Sam Sadaqa, who has owned the store for 30 years, complained he was being pushed out of the neighborhood after the landlord, Marc Realty, decided not to renew his lease when negotiations broke down over rent and renovations to the storefront.

But now — about a week after police removed two loyal Isam's Liquor Store customers from a well-attended meeting the alderman called to discuss lifting the moratorium — Sadaqa's store  would be replaced as long as the city lifts the moratorium and grants the new tenant, Pradeep Patel, a new liquor license at 6816 N. Sheridan Road.

In a statement posted to his website, Moore made his case for lifting the moratorium, explaining that Isam's Liquor Store would close regardless of his decision.

"The landlords were within their legal right to decline to renew Isam's lease and it is not within my power as alderman to compel any landlord to renew the lease of a commercial tenant," he said.

Isam's has been able to sell liquor at the location despite the moratorium because it was in business before the ban went into place.

At last week's meeting, representatives of the building owner said they would not renew Isam's lease, regardless of whether Patel gets his license and despite Sadaqa's pleas to restart negotiations.

"Whatever the community wants — I have to go by the community. If they want to eliminate some items, I can do that," Sadaqa said in May.

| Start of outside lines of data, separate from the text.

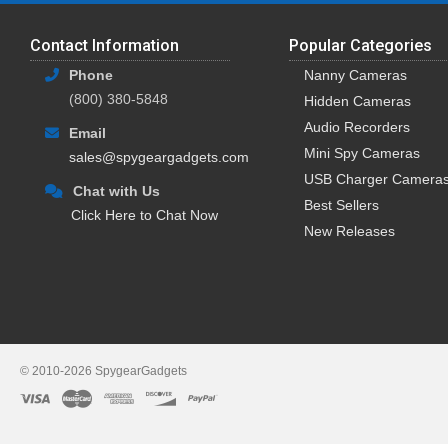
Contact Information
Popular Categories
Phone
Nanny Cameras
(800) 380-5848
Hidden Cameras
Audio Recorders
Email
Mini Spy Cameras
sales@spygeargadgets.com
USB Charger Camera
Chat with Us
Best Sellers
Click Here to Chat Now
New Releases
© 2010-2026 SpygearGadgets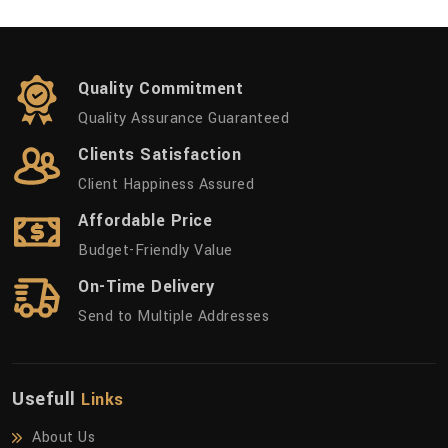
Quality Commitment
Quality Assurance Guaranteed
Clients Satisfaction
Client Happiness Assured
Affordable Price
Budget-Friendly Value
On-Time Delivery
Send to Multiple Addresses
Usefull
Links
About Us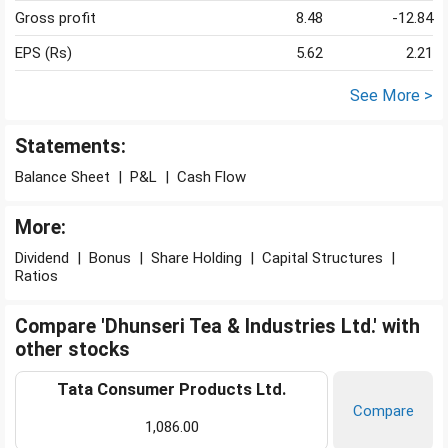
Gross profit
8.48
-12.84
EPS (Rs)
5.62
2.21
See More >
Statements:
Balance Sheet
|
P&L
|
Cash Flow
More:
Dividend
|
Bonus
|
Share Holding
|
Capital Structures
|
Ratios
Compare 'Dhunseri Tea & Industries Ltd.' with
other stocks
Tata Consumer Products Ltd.
Compare
1,086.00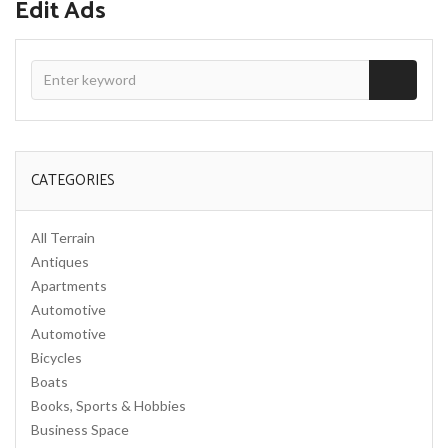
Edit Ads
CATEGORIES
All Terrain
Antiques
Apartments
Automotive
Automotive
Bicycles
Boats
Books, Sports & Hobbies
Business Space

Patel, who also owns Red Violin Fine Wine and Spirits on Clark Street and 10 other liquor stores in the Chicago area, agreed to sign a document similar to one he signed for his Clark Street store that would legally restrict him from selling half-pints of liquor or malt liquor like Steel Reserve 211. The agreement also restricts him from covering the storefront windows with advertisements.

If he violates the agreement, he could lose his liquor license — if he's able to obtain one.

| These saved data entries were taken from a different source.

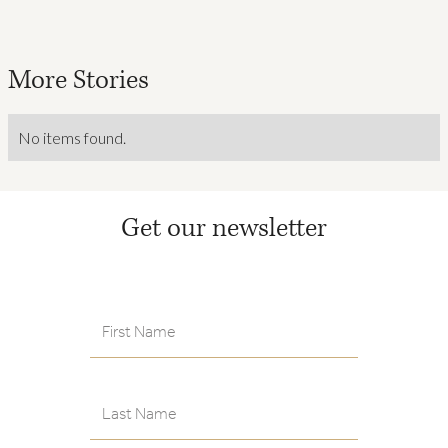
More Stories
No items found.
Get our newsletter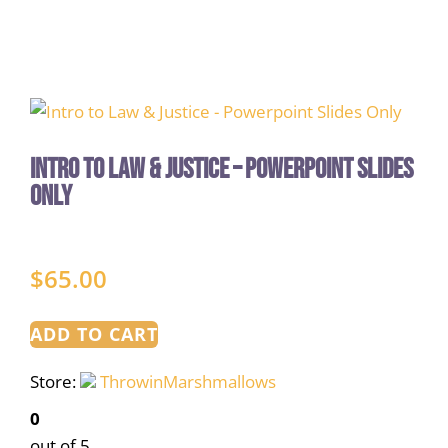
Intro to Law & Justice – Powerpoint Slides
Only
$
65.00
ADD TO CART
Store:
ThrowinMarshmallows
0
out of 5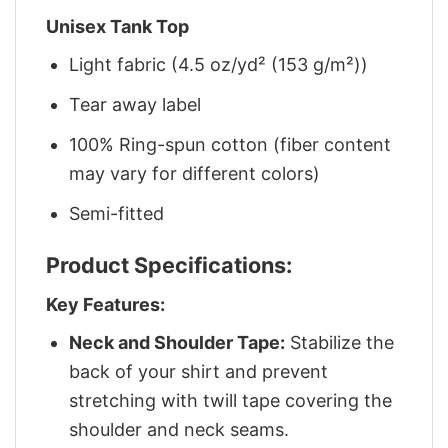
Unisex Tank Top
Light fabric (4.5 oz/yd² (153 g/m²))
Tear away label
100% Ring-spun cotton (fiber content
may vary for different colors)
Semi-fitted
Product Specifications:
Key Features:
Neck and Shoulder Tape:
Stabilize the
back of your shirt and prevent
stretching with twill tape covering the
shoulder and neck seams.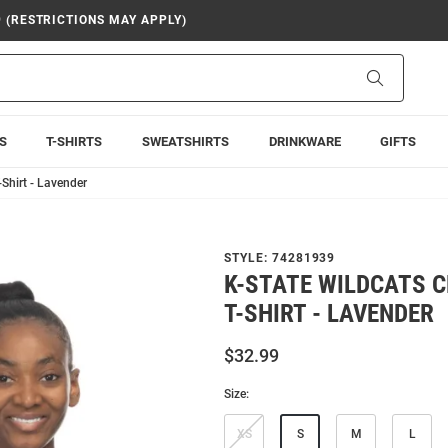
9 (RESTRICTIONS MAY APPLY)
Search
S
T-SHIRTS
SWEATSHIRTS
DRINKWARE
GIFTS
-Shirt - Lavender
STYLE:
74281939
K-STATE WILDCATS C
T-SHIRT - LAVENDER
$32.99
Size:
XS
S
M
L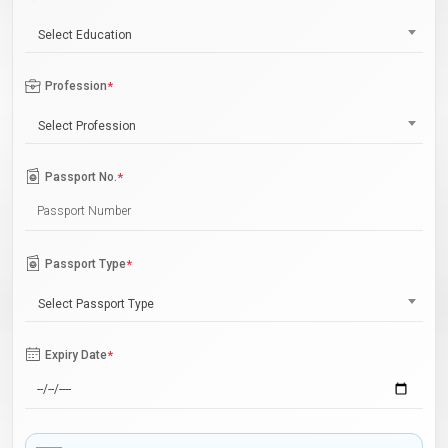
Select Education
Profession
*
Select Profession
Passport No.
*
Passport Type
*
Select Passport Type
Expiry Date
*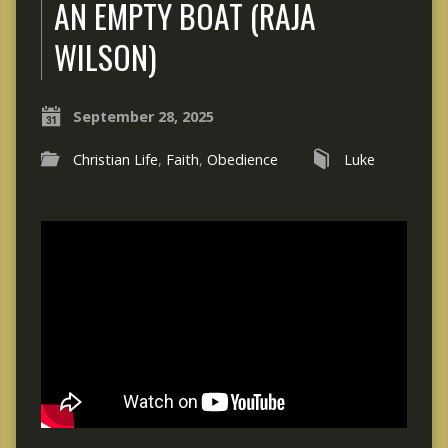
AN EMPTY BOAT (RAJA
WILSON)
September 28, 2025
Christian Life
,
Faith
,
Obedience
Luke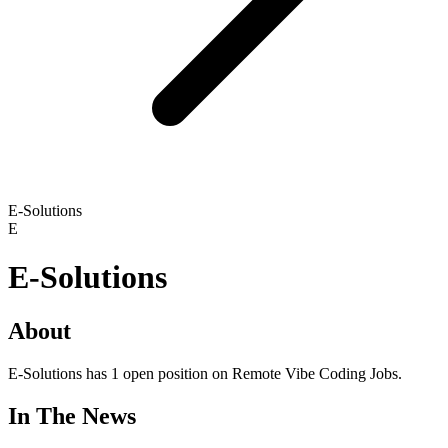
E-Solutions
E
E-Solutions
About
E-Solutions has 1 open position on Remote Vibe Coding Jobs.
In The News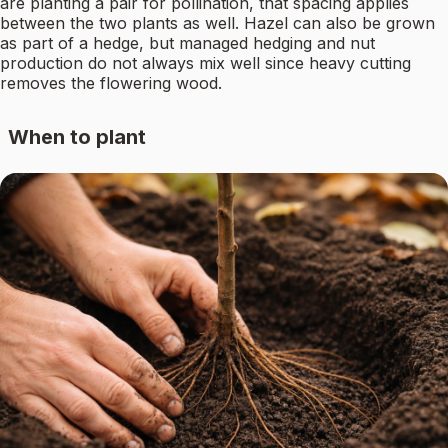
are planting a pair for pollination, that spacing applies
between the two plants as well. Hazel can also be grown
as part of a hedge, but managed hedging and nut
production do not always mix well since heavy cutting
removes the flowering wood.
When to plant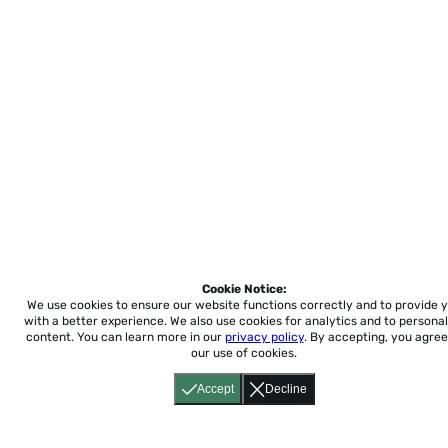
Cookie Notice:
We use cookies to ensure our website functions correctly and to provide 
with a better experience.
We also use cookies for analytics and to personal
content. You can learn more in our
privacy policy
. By accepting, you agree
our use of cookies.
Accept
Decline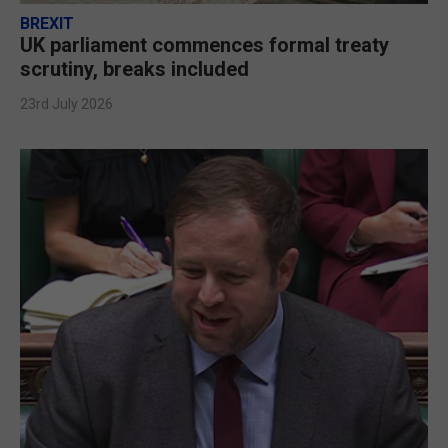
BREXIT
UK parliament commences formal treaty
scrutiny, breaks included
23rd July 2026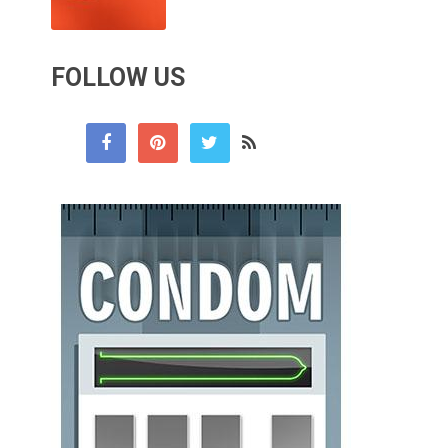
FOLLOW US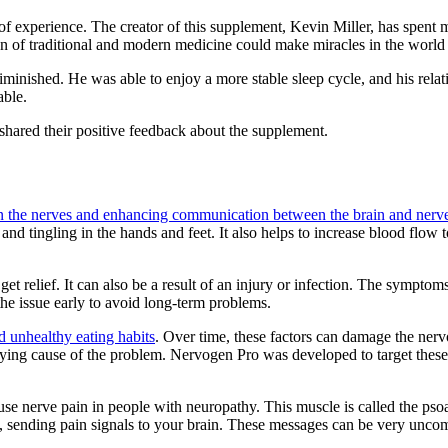
 experience. The creator of this supplement, Kevin Miller, has spent ma
n of traditional and modern medicine could make miracles in the world 
iminished. He was able to enjoy a more stable sleep cycle, and his rela
able.
hared their positive feedback about the supplement.
on the nerves and enhancing communication between the brain and nerv
nd tingling in the hands and feet. It also helps to increase blood flow 
et relief. It can also be a result of an injury or infection. The symptom
the issue early to avoid long-term problems.
nd unhealthy eating habits
. Over time, these factors can damage the nervo
erlying cause of the problem. Nervogen Pro was developed to target thes
use nerve pain in people with neuropathy. This muscle is called the psoa
d, sending pain signals to your brain. These messages can be very uncomf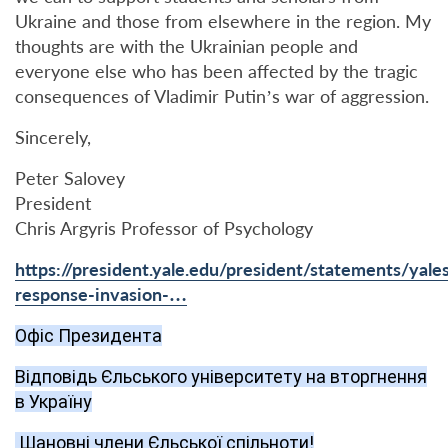
Ukraine and those from elsewhere in the region. My
thoughts are with the Ukrainian people and
everyone else who has been affected by the tragic
consequences of Vladimir Putin’s war of aggression.
Sincerely,
Peter Salovey
President
Chris Argyris Professor of Psychology
https://president.yale.edu/president/statements/yale
response-invasion-…
Офіс Президента
Відповідь Єльського університету на вторгнення
в Україну
Шановні члени Єльської спільноти!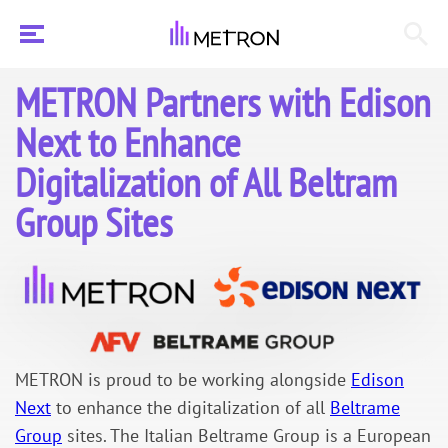
METRON Partners with Edison
Next to Enhance
Digitalization of All Beltram
Group Sites
METRON is proud to be working alongside
Edison
Next
to enhance the digitalization of all
Beltrame
Group
sites. The Italian Beltrame Group is a European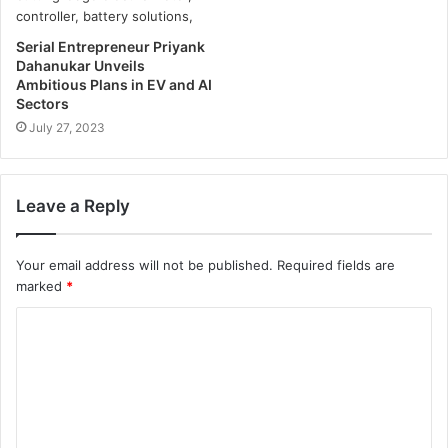
Serial Entrepreneur Priyank
Dahanukar Unveils
Ambitious Plans in EV and AI
Sectors
July 27, 2023
Leave a Reply
Your email address will not be published.
Required fields are
marked
*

He plans to name the new store Green Guitar Wines and Spirits.

Moore said the majority of comments he received supported the decision to lift the moratorium.

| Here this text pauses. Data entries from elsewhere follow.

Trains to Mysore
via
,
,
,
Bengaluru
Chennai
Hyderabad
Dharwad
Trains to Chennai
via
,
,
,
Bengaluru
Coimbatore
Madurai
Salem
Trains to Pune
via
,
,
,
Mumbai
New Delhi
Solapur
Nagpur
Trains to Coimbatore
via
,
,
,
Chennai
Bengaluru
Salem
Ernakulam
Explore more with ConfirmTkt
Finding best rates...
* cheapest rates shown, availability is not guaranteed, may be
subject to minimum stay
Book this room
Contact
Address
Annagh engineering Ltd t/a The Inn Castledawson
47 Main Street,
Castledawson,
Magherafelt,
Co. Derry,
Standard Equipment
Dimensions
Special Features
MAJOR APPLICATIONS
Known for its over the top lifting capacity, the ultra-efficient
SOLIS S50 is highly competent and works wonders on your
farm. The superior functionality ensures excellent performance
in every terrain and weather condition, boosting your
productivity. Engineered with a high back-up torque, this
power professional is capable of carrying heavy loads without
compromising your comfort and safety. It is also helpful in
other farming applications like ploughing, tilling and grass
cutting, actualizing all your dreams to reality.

He also said many people who contacted him "applauded the fact Isam's was going out of business."

Moore also acknowledged that lifting the moratorium would allow others to apply for a liquor license in the area.

The alderman said if someone were to apply for a license, the community would have a right to petition the Liquor Control Commissioner to not grant it.

"I want to thank everyone who took the time to express their views on the proposal to lift the moratorium," Moore wrote. "I understand this is an emotional issue for many."